_RECORDS SUPPLIED_
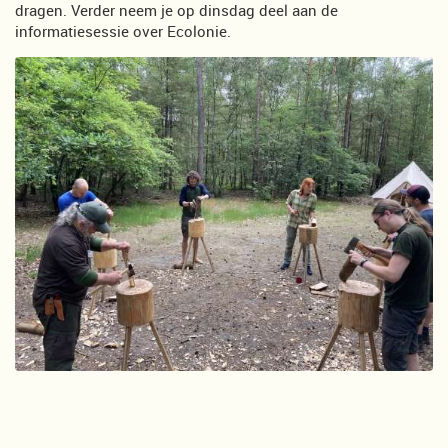
dragen. Verder neem je op dinsdag deel aan de
informatiesessie over Ecolonie.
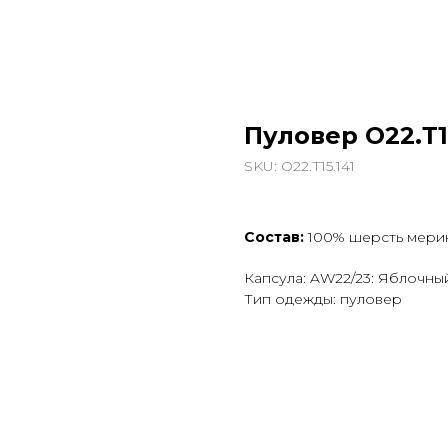
Пуловер О22.Т1
SKU:
О22.Т15.141
Состав:
100% шерсть мерин
Капсула: AW22/23: Яблочны
Тип одежды: пуловер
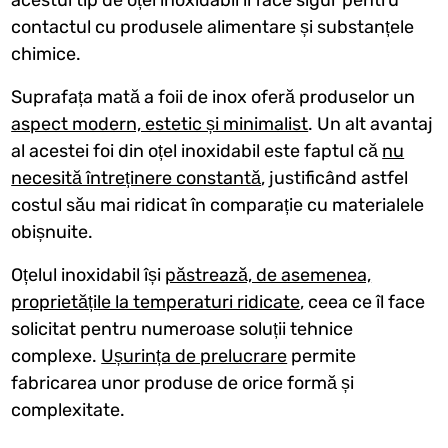
contactul cu produsele alimentare și substanțele
chimice.
Suprafața mată a foii de inox oferă produselor un
aspect modern, estetic și minimalist
. Un alt avantaj
al acestei foi din oțel inoxidabil este faptul că
nu
necesită întreținere constantă
, justificând astfel
costul său mai ridicat în comparație cu materialele
obișnuite.
Oțelul inoxidabil își
păstrează, de asemenea,
proprietățile la temperaturi ridicate
, ceea ce îl face
solicitat pentru numeroase soluții tehnice
complexe.
Ușurința de prelucrare
permite
fabricarea unor produse de orice formă și
complexitate.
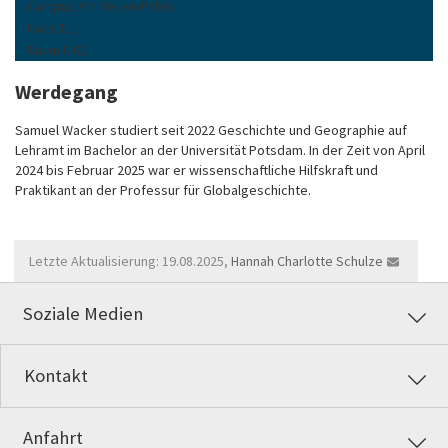
Campus Am Neuen Palais
Haus 11,
Raum 0.02
Werdegang
Samuel Wacker studiert seit 2022 Geschichte und Geographie auf
Lehramt im Bachelor an der Universität Potsdam. In der Zeit von April
2024 bis Februar 2025 war er wissenschaftliche Hilfskraft und
Praktikant an der Professur für Globalgeschichte.
Letzte Aktualisierung: 19.08.2025,
Hannah Charlotte Schulze
Soziale Medien
Kontakt
Anfahrt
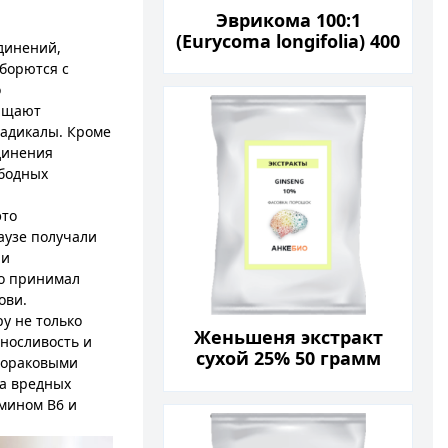
Эврикома 100:1
(Eurycoma longifolia) 400
динений,
капсул
борются с
о
ращают
радикалы. Кроме
единения
ободных
это
аузе получали
 и
то принимал
ови.
у не только
Женьшеня экстракт
ыносливость и
сухой 25% 50 грамм
ивораковыми
Ginseng
ма вредных
амином B6 и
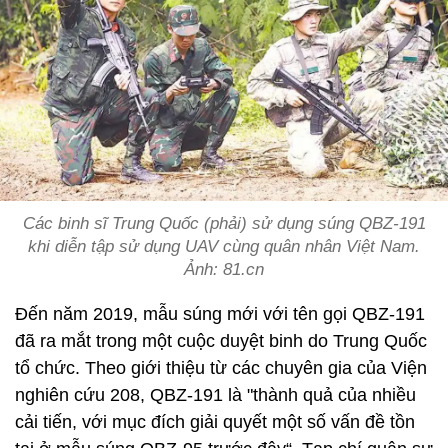
Các binh sĩ Trung Quốc (phải) sử dụng súng QBZ-191
khi diễn tập sử dụng UAV cùng quân nhân Việt Nam.
Ảnh: 81.cn
Đến năm 2019, mẫu súng mới với tên gọi QBZ-191
đã ra mắt trong một cuộc duyệt binh do Trung Quốc
tổ chức. Theo giới thiệu từ các chuyên gia của Viện
nghiên cứu 208, QBZ-191 là "thành quả của nhiều
cải tiến, với mục đích giải quyết một số vấn đề tồn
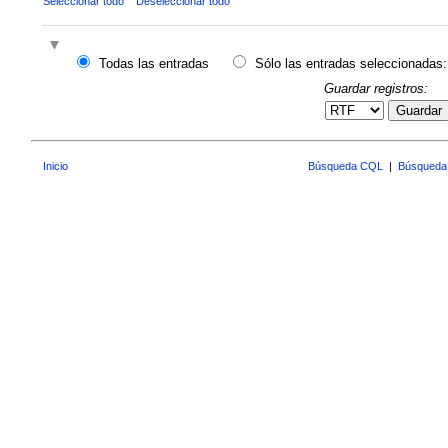
Seleccionar todo
Deseleccionar todo
Todas las entradas
Sólo las entradas seleccionadas:
Guardar registros:
Guardar
Inicio
Búsqueda CQL
|
Búsqueda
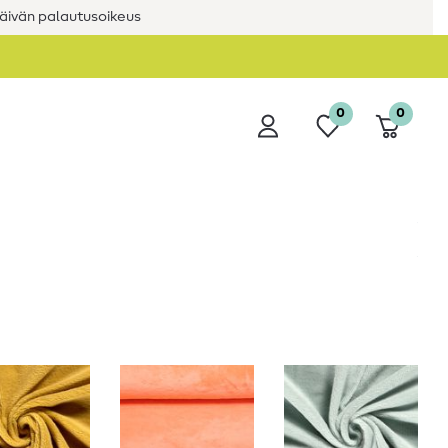
äivän palautusoikeus
0
0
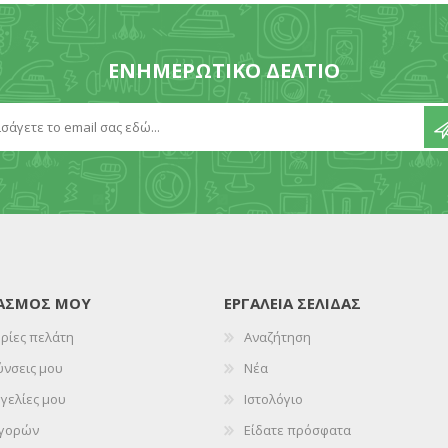
ΕΝΗΜΕΡΩΤΙΚΌ ΔΕΛΤΊΟ
ΙΑΣΜΌΣ ΜΟΥ
ΕΡΓΑΛΕΊΑ ΣΕΛΊΔΑΣ
ρίες πελάτη
Αναζήτηση
ύνσεις μου
Νέα
γελίες μου
Ιστολόγιο
αγορών
Είδατε πρόσφατα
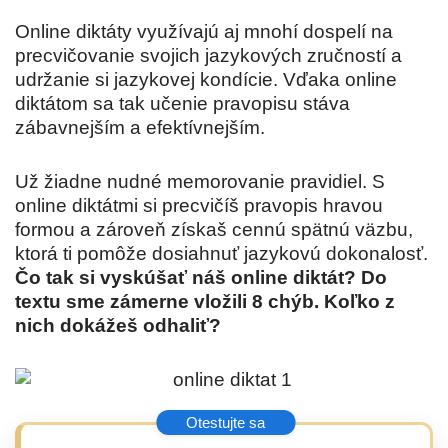
Online diktáty využívajú aj mnohí dospelí na
precvičovanie svojich jazykových zručností a
udržanie si jazykovej kondície. Vďaka online
diktátom sa tak učenie pravopisu stáva
zábavnejším a efektívnejším.
Už žiadne nudné memorovanie pravidiel. S
online diktátmi si precvičíš pravopis hravou
formou a zároveň získaš cennú spätnú väzbu,
ktorá ti pomôže dosiahnuť jazykovú dokonalosť.
Čo tak si vyskúšať náš online diktát? Do
textu sme zámerne vložili 8 chýb. Koľko z
nich dokážeš odhaliť?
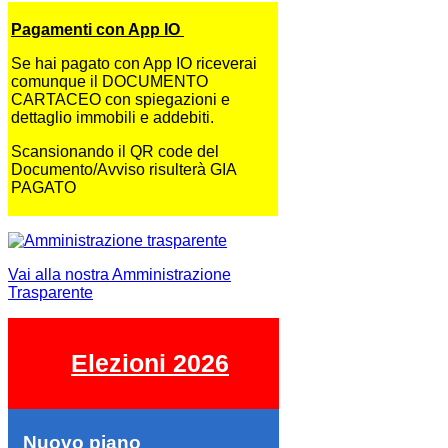
Pagamenti con App IO
Se hai pagato con App IO riceverai
comunque il DOCUMENTO
CARTACEO con spiegazioni e
dettaglio immobili e addebiti.
Scansionando il QR code del
Documento/Avviso risulterà GIA
PAGATO
Vai alla nostra Amministrazione
Trasparente
Elezioni 2026
Nuovo piano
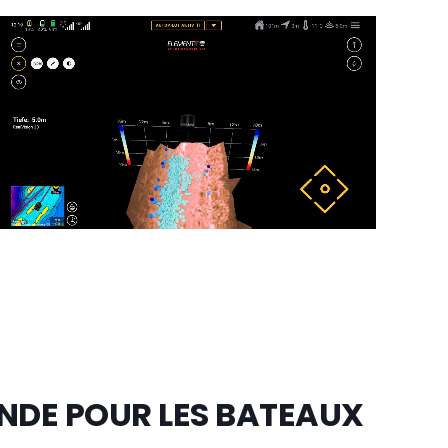
NDE POUR LES BATEAUX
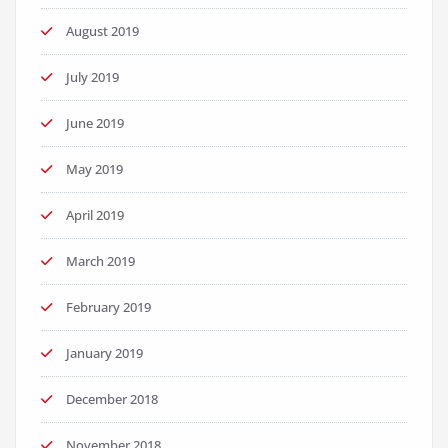
August 2019
July 2019
June 2019
May 2019
April 2019
March 2019
February 2019
January 2019
December 2018
November 2018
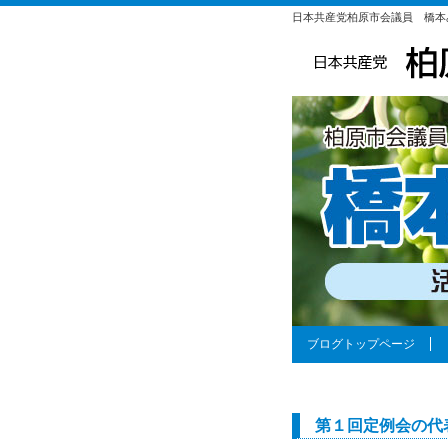
日本共産党柏原市会議員 橋本
ブログトップページ
第１回定例会の代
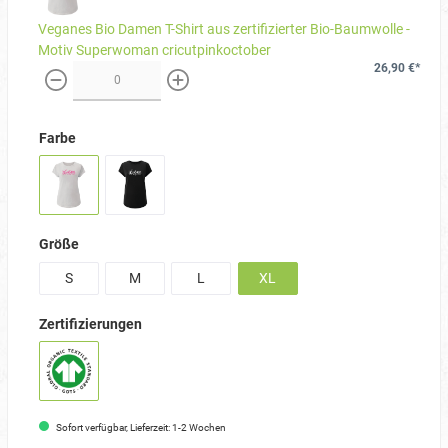
Veganes Bio Damen T-Shirt aus zertifizierter Bio-Baumwolle -
Motiv Superwoman cricutpinkoctober
26,90 €*
weniger
mehr
Farbe
Größe
S
M
L
XL
Zertifizierungen
Sofort verfügbar, Lieferzeit: 1-2 Wochen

_THE TASK_
Write out the whole listing above exactly; do not include the pictures.

_WRITTEN SOLUTION_
dragen. Verder neem je op dinsdag deel aan de
informatiesessie over Ecolonie.
Пуловер О22.Т1
SKU:
О22.Т15.141
Состав:
100% шерсть мерин
Капсула: AW22/23: Яблочны
Тип одежды: пуловер
contactul cu produsele alimentare și substanțele
chimice.
Suprafața mată a foii de inox oferă produselor un
aspect modern, estetic și minimalist
. Un alt avantaj
al acestei foi din oțel inoxidabil este faptul că
nu
necesită întreținere constantă
, justificând astfel
costul său mai ridicat în comparație cu materialele
obișnuite.
Oțelul inoxidabil își
păstrează, de asemenea,
proprietățile la temperaturi ridicate
, ceea ce îl face
solicitat pentru numeroase soluții tehnice
complexe.
Ușurința de prelucrare
permite
fabricarea unor produse de orice formă și
complexitate.
Campus Am Neuen Palais
Haus 11,
Raum 0.02
Werdegang
Samuel Wacker studiert seit 2022 Geschichte und Geographie auf
Lehramt im Bachelor an der Universität Potsdam. In der Zeit von April
2024 bis Februar 2025 war er wissenschaftliche Hilfskraft und
Praktikant an der Professur für Globalgeschichte.
Letzte Aktualisierung: 19.08.2025,
Hannah Charlotte Schulze
Soziale Medien
Kontakt
Anfahrt
Эврикома 100:1
(Eurycoma longifolia) 400
динений,
капсул
борются с
о
ращают
радикалы. Кроме
единения
ободных
это
аузе получали
 и
то принимал
ови.
у не только
Женьшеня экстракт
ыносливость и
сухой 25% 50 грамм
ивораковыми
Ginseng
ма вредных
амином B6 и
Các binh sĩ Trung Quốc (phải) sử dụng súng QBZ-191
khi diễn tập sử dụng UAV cùng quân nhân Việt Nam.
Ảnh: 81.cn
Đến năm 2019, mẫu súng mới với tên gọi QBZ-191
đã ra mắt trong một cuộc duyệt binh do Trung Quốc
tổ chức. Theo giới thiệu từ các chuyên gia của Viện
nghiên cứu 208, QBZ-191 là "thành quả của nhiều
cải tiến, với mục đích giải quyết một số vấn đề tồn
Seleccionar todo
Deseleccionar todo
Todas las entradas
Sólo las entradas seleccionadas:
Guardar registros:
Guardar
Inicio
Búsqueda CQL
|
Búsqueda
äivän palautusoikeus
0
0
ΕΝΗΜΕΡΩΤΙΚΌ ΔΕΛΤΊΟ
ΙΑΣΜΌΣ ΜΟΥ
ΕΡΓΑΛΕΊΑ ΣΕΛΊΔΑΣ
ρίες πελάτη
Αναζήτηση
ύνσεις μου
Νέα
γελίες μου
Ιστολόγιο
αγορών
Είδατε πρόσφατα
Online diktáty využívajú aj mnohí dospelí na
precvičovanie svojich jazykových zručností a
udržanie si jazykovej kondície. Vďaka online
diktátom sa tak učenie pravopisu stáva
zábavnejším a efektívnejším.
Už žiadne nudné memorovanie pravidiel. S
online diktátmi si precvičíš pravopis hravou
formou a zároveň získaš cennú spätnú väzbu,
ktorá ti pomôže dosiahnuť jazykovú dokonalosť.
Čo tak si vyskúšať náš online diktát? Do
textu sme zámerne vložili 8 chýb. Koľko z
nich dokážeš odhaliť?
Pagamenti con App IO
Se hai pagato con App IO riceverai
comunque il DOCUMENTO
CARTACEO con spiegazioni e
dettaglio immobili e addebiti.
Scansionando il QR code del
Documento/Avviso risulterà GIA
PAGATO
Vai alla nostra Amministrazione
Trasparente
Elezioni 2026
Nuovo piano
NDE POUR LES BATEAUX
August 2019
July 2019
June 2019
May 2019
April 2019
March 2019
February 2019
January 2019
December 2018
November 2018
日本共産党柏原市会議員 橋本
ブログトップページ
第１回定例会の代
Veganes Bio Damen T-Shirt aus zertifizierter Bio-Baumwolle -
Motiv Superwoman cricutpinkoctober
26,90 €*
weniger
mehr
Farbe
Größe
S
M
L
XL
Zertifizierungen
Sofort verfügbar, Lieferzeit: 1-2 Wochen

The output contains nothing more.